27 de janeiro de 2014 |
N° 17686
LIBERATO VIEIRA DA CUNHA
A Ideia do Belo
As pessoas por vezes fazem
perguntas estranhas. A mim já indagaram, num Instituto de Letras, se me agrada
a aliteração, que conceito tenho da paranomásia, se sou ligado numa elipse, o
que tenho a dizer sobre zeugmas, hipérbatos, anástrofes. Tudo isso, é claro que
você sabe, são figuras de linguagem e de sintaxe respeitáveis, certamente
probas, ouso dizer até, em alguns casos, tão sedutoras como um assíndeto, uma
anáfora, uma silepse.
Mas as línguas que falamos são em
geral mais expressivas do que os apelidos das combinações de palavras que
contêm. Estava uma vez em Roma quando fui atraído pelo anúncio de uma mostra. O
Palazzo delle Esposizioni me convidava, em imensos banners, para dar uma olhada
em algo chamado A Ideia do Belo, bem assim, em português, dentre uma torrente
de outros idiomas.
Imaginei qualquer coisa de
incrivelmente abstrato, hermético, impenetrável feito um poema em sânscrito.

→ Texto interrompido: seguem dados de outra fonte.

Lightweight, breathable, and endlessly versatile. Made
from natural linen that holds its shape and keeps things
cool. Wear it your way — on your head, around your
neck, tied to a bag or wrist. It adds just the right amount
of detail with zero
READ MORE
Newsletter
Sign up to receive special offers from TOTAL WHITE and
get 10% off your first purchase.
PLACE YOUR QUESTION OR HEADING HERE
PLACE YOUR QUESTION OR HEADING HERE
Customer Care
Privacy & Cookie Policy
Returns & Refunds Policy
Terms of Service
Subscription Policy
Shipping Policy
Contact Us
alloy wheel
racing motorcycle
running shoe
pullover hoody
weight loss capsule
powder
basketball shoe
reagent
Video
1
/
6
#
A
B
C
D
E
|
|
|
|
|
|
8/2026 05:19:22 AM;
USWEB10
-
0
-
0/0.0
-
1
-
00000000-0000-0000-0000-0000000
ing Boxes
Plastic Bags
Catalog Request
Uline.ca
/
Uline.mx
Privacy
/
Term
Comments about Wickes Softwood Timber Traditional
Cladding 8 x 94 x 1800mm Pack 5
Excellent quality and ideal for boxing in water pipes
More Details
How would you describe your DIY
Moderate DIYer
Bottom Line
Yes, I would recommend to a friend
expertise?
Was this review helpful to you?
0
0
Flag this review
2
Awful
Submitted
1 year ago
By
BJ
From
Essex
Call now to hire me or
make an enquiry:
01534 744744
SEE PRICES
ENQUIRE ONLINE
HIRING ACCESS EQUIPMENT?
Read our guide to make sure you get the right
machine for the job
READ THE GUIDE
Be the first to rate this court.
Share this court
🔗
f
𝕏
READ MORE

Mas como me pareceu um bom contraponto para a luz de primavera reinante ali em
plena Via Nazionale, resolvi dar uma espiada.

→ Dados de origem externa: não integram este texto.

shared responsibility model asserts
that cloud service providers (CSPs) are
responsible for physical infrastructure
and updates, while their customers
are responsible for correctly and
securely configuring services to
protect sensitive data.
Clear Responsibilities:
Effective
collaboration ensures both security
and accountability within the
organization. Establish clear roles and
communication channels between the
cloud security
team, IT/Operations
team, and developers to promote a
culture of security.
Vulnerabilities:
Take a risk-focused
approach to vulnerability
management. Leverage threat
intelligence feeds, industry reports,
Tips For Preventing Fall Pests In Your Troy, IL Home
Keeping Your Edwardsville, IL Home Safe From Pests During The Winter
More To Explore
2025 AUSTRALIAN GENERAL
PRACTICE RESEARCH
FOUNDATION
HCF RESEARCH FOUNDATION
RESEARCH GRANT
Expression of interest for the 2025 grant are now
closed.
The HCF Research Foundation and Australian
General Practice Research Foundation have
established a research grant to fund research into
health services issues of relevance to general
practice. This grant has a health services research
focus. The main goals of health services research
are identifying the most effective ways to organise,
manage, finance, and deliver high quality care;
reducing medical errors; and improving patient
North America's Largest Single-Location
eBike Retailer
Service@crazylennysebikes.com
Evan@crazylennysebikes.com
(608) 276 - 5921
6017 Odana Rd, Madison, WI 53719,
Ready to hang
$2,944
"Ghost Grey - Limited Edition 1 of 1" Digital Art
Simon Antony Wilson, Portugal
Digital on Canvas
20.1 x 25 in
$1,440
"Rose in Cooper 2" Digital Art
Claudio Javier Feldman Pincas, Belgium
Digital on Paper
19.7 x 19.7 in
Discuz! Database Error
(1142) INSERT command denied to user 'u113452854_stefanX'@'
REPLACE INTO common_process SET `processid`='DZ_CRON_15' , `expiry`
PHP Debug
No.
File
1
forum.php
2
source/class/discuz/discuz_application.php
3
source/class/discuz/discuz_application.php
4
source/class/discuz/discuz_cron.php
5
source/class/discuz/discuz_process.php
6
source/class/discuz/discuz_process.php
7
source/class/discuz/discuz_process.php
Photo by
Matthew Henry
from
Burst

Foi todo um deslumbramento.
Naqueles imensos salões de herança renascentista haviam reunido três mil anos
de arte. Mármores, telas, tons, textos, filmes, peças cuja mensagem rompia
todos os limiares das idades ofereciam um espetáculo que tocava direto o
coração. Pensei, naquelas horas de encantamento, que estava diante da síntese
perfeita de tudo quanto aprendera em distantes aulas de Teoria da Estética, no
Clássico do Colégio Anchieta, que era um curso que a gente tirava para
interpretar o mundo, antes de nos deformarmos na faculdade.
A guia era outro deslumbramento.
Tinha essa beleza também clássica que só floresceu na Grécia e no Lácio e que
servira de modelo para tantas das esculturas ao meu redor. Eu a chamei de La
Romana, como no livro de Alberto Moravia. Convidei La Romana para que
vivêssemos os dois naquele palácio pelos séculos dos séculos, mas ela se
limitou a sorrir. Perguntei-lhe então por que algo de tão incrivelmente
concreto como aquela exposição se chamava somente A Ideia do Belo. Ela explicou
que era apenas uma metáfora.
E nesse momento eu entendi o que
era sinestesia, antítese, eufemismo, assonância, polissíndeto e todas aquelas
milhares de figuras de linguagem que interessavam tanto as alunas do Instituto
de Letras, nenhuma delas nem remotamente parecida com o esplendor de La Romana.